And still the cycle continues — because without that constant flow of new buyers, the whole structure starts to wobble. And wobbling it is.

Ponzi Economics: Why B.C.’s Housing Foundations Are Failing

To call this a Ponzi scheme is not to say it is literally fraudulent in the legal sense. But the comparison is apt: returns for current “investors” depend on recruiting new participants at ever-higher prices. The moment the influx slows, the math stops working.

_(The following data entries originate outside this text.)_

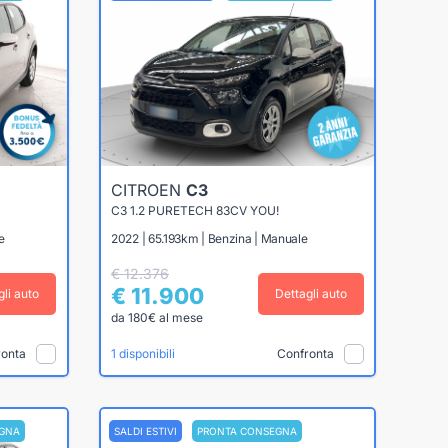
CITROEN
C3
C3 1.2 PURETECH 83CV YOU!
e
2022 | 65.193km | Benzina | Manuale
€ 12.376
€ 11.900
gli auto
Dettagli auto
da 180€ al mese
ronta
Confronta
1 disponibili
GNA
SALDI ESTIVI
PRONTA CONSEGNA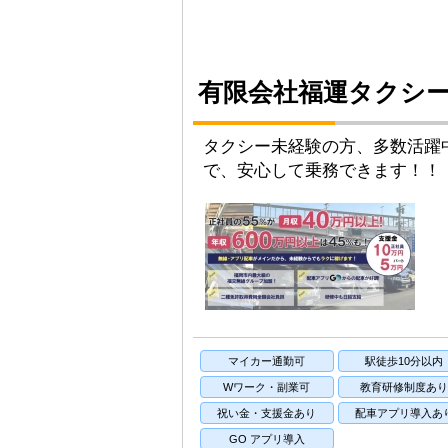
有限会社福運タクシ
タクシー未経験の方、多数活躍
で、安心して乗務できます！！
マイカー通勤可
駅徒歩10分以内
Wワーク・副業可
教育研修制度あ
祝い金・支援金あり
配車アプリ導入あ
GO アプリ導入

We’ve seen this movie before. Jurisdictions from Ireland before the 2008 crash, to parts of Spain’s coastal boom towns, to U.S. “Sun Belt” cities in the lead-up to the subprime meltdown — all rode a similar wave. And when it broke, the fallout was severe: construction job losses, collapsing home values, public finances in crisis, and a wave of personal bankruptcies.

In B.C., the warning lights are already flashing. Housing sales have cooled. Developers are shelving projects. Construction employment, once a driver of job growth, is faltering. Debt loads — both personal and governmental — are dangerously high. In the case of the Government of British Columbia, that would be a historic $133 billion. Youth unemployment in the province reached 14.6 percent in July — the highest level since September 2010.

Meanwhile, the sectors that could cushion a downturn — manufacturing, technology, value-added resource development — suffer from the province’s unilateral disarmament.

Let’s be honest: status quo politicians have taken us too far down this road to turn back without consequence. The damage is already being felt — and more is coming. But that doesn’t mean we can stay the course. We must act deliberately, and with purpose, to shift away from an economic model where our primary export is real estate, toward one where we build and produce the goods, technology, and services the world actually needs.

The turnaround won’t be easy, and it won’t be quick. But the longer we wait, the higher the cost of inaction. That means unshackling our resource sectors from endless regulatory gridlock so they can innovate and compete. It means investing in productivity-enhancing infrastructure, research and development, and the skills of our own workforce. And it means having an honest conversation about immigration levels — balancing economic benefits with our capacity to house and integrate new arrivals without fueling a speculative frenzy.

B.C. can either confront these realities now, or wait until the market forces a reckoning upon us. One path allows for a managed, strategic shift toward long-term prosperity. The other leaves us at the mercy of the same “house of cards” economics that has collapsed elsewhere — only this time, we will have no one to blame but ourselves.

Brad West is the Mayor of Port Coquitlam, British Columbia.